L’incident a débuté samedi dans les « eaux restreintes » des îles Pratas, également connues sous le nom de Dongsha, a indiqué la garde côtière taïwanaise dans un communiqué.
Taïwan contrôle les îles Pratas, mais Pékin les revendique également, ainsi que la majeure partie de cette voie maritime stratégique.
« Les deux parties se sont livrées à une vive confrontation verbale au sujet de la souveraineté par radio en mer » après que le navire taïwanais, le +Taichung+, a tenté d’expulser le navire des gardes-côtes chinois, le CCG 3501, précise le communiqué taïwanais.
Selon ce communiqué, un opérateur radio chinois a déclaré au Taichung que ce navire était en « mission de patrouille de routine » et qu’il ne fallait « pas interférer avec (ses) actions ».
Le navire taïwanais a répondu : « votre comportement prouve précisément que la paix de la Chine est une imposture, et la communauté internationale ne vous soutiendra pas. Veuillez ne pas détruire la paix », ajoute le communiqué.
« À l’heure actuelle, le patrouilleur Taichung reste sur zone dans un face-à-face avec le CCG 3501 », poursuit le texte.
Quelques heures après la diffusion du communiqué, la garde côtière taïwanaise a annoncé que le navire chinois avait « quitté les eaux restreintes ».
Des responsables de sécurité taïwanais ont déclaré samedi que la Chine avait déployé plus de 100 navires de la marine, des garde-côtes et d’autres bâtiments dans les eaux régionales s’étendant de la mer Jaune à la mer de Chine méridionale et au Pacifique occidental.
Ce déploiement a commencé avant la rencontre entre le président américain Donald Trump et son homologue chinois Xi Jinping à Pékin et est passé à plus de 100 navires après la fin du sommet.
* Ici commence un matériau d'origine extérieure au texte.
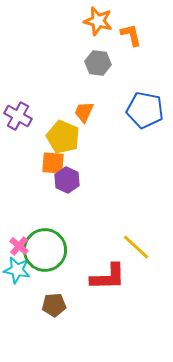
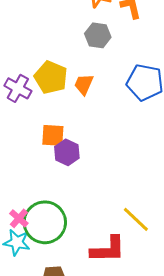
yellow pentagon: (63, 137) -> (51, 77), moved

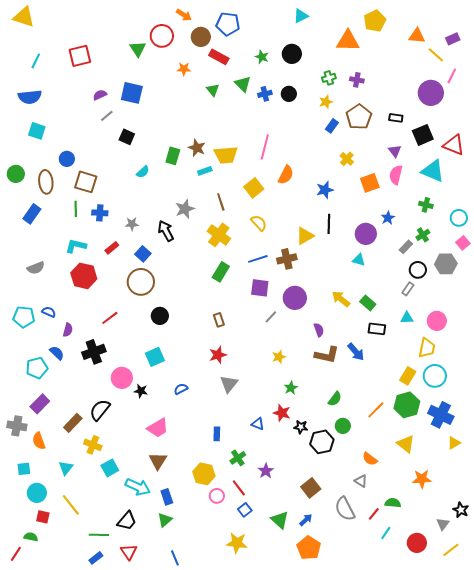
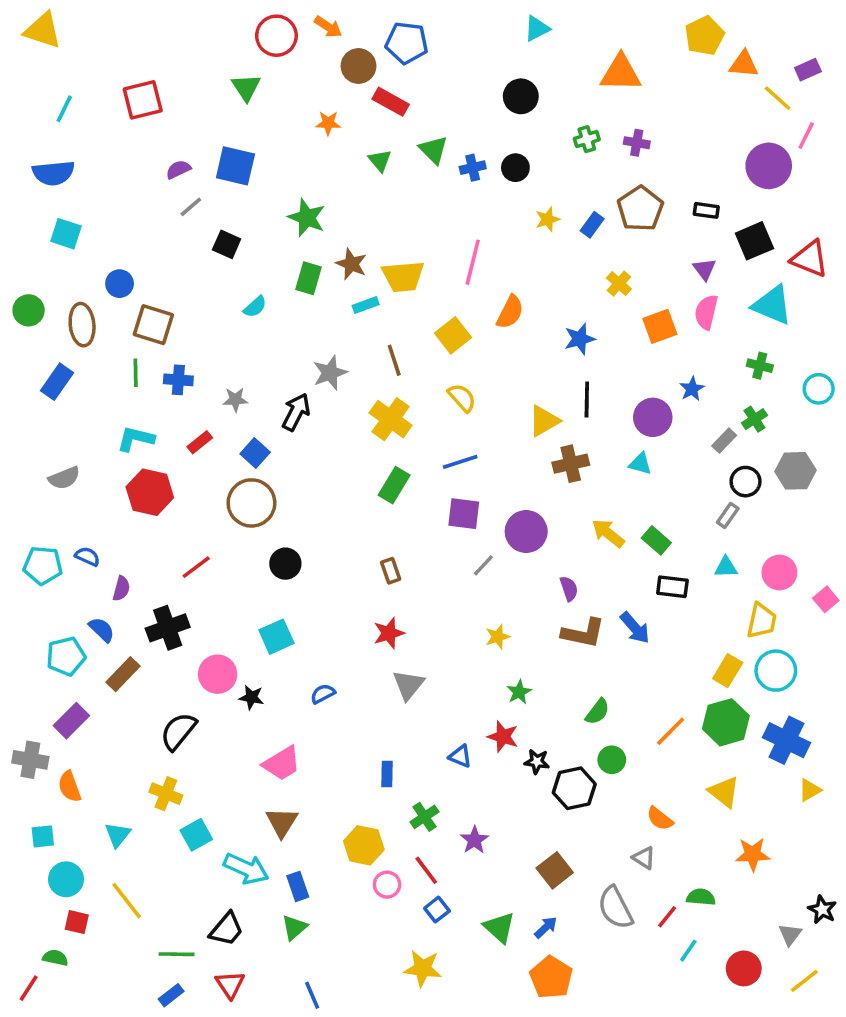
yellow pentagon: (375, 21) -> (704, 36), moved
red circle: (162, 36) -> (276, 36), moved
green star: (262, 57) -> (307, 218), moved, size x1.5
yellow star: (326, 102) -> (548, 219), moved
black arrow: (166, 231) -> (296, 412), turned 55
pink square: (463, 243) -> (826, 599), moved
brown cross: (287, 259) -> (571, 464), moved
brown rectangle: (73, 423) -> (123, 674), moved

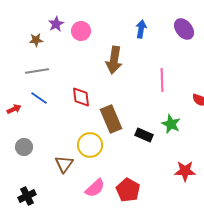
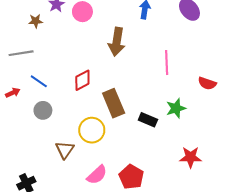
gray line: (37, 71) -> (21, 53), moved
red diamond: (81, 97) -> (82, 80), turned 70
green star: (171, 124) -> (176, 108), turned 30
gray circle: (24, 147) -> (43, 110), moved

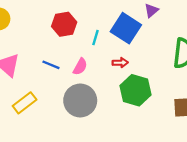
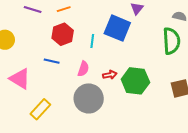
red arrow: (120, 63) -> (110, 75), moved
blue line: (51, 65) -> (52, 61), moved

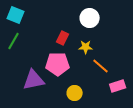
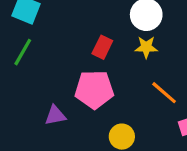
yellow star: (86, 47) -> (146, 47), moved
purple triangle: (34, 80) -> (55, 115), size x0.6

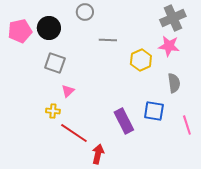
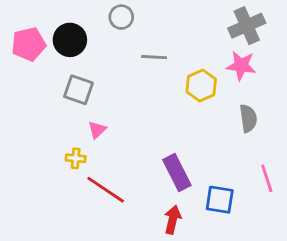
blue square: (154, 111) -> (220, 200), moved
red arrow: (98, 154) -> (173, 220), moved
Donald Trump a suscité l’inquiétude à Taipei après avoir suggéré que les ventes d’armes américaines à Taïwan pourraient être utilisées comme monnaie d’échange avec la Chine, qui considère l’île comme faisant partie de son territoire et a menacé de la reprendre par la force.
Depuis, Taipei insiste sur le fait que Taïwan défend le statu quo et que la Chine est la « cause profonde » de l’instabilité dans la région.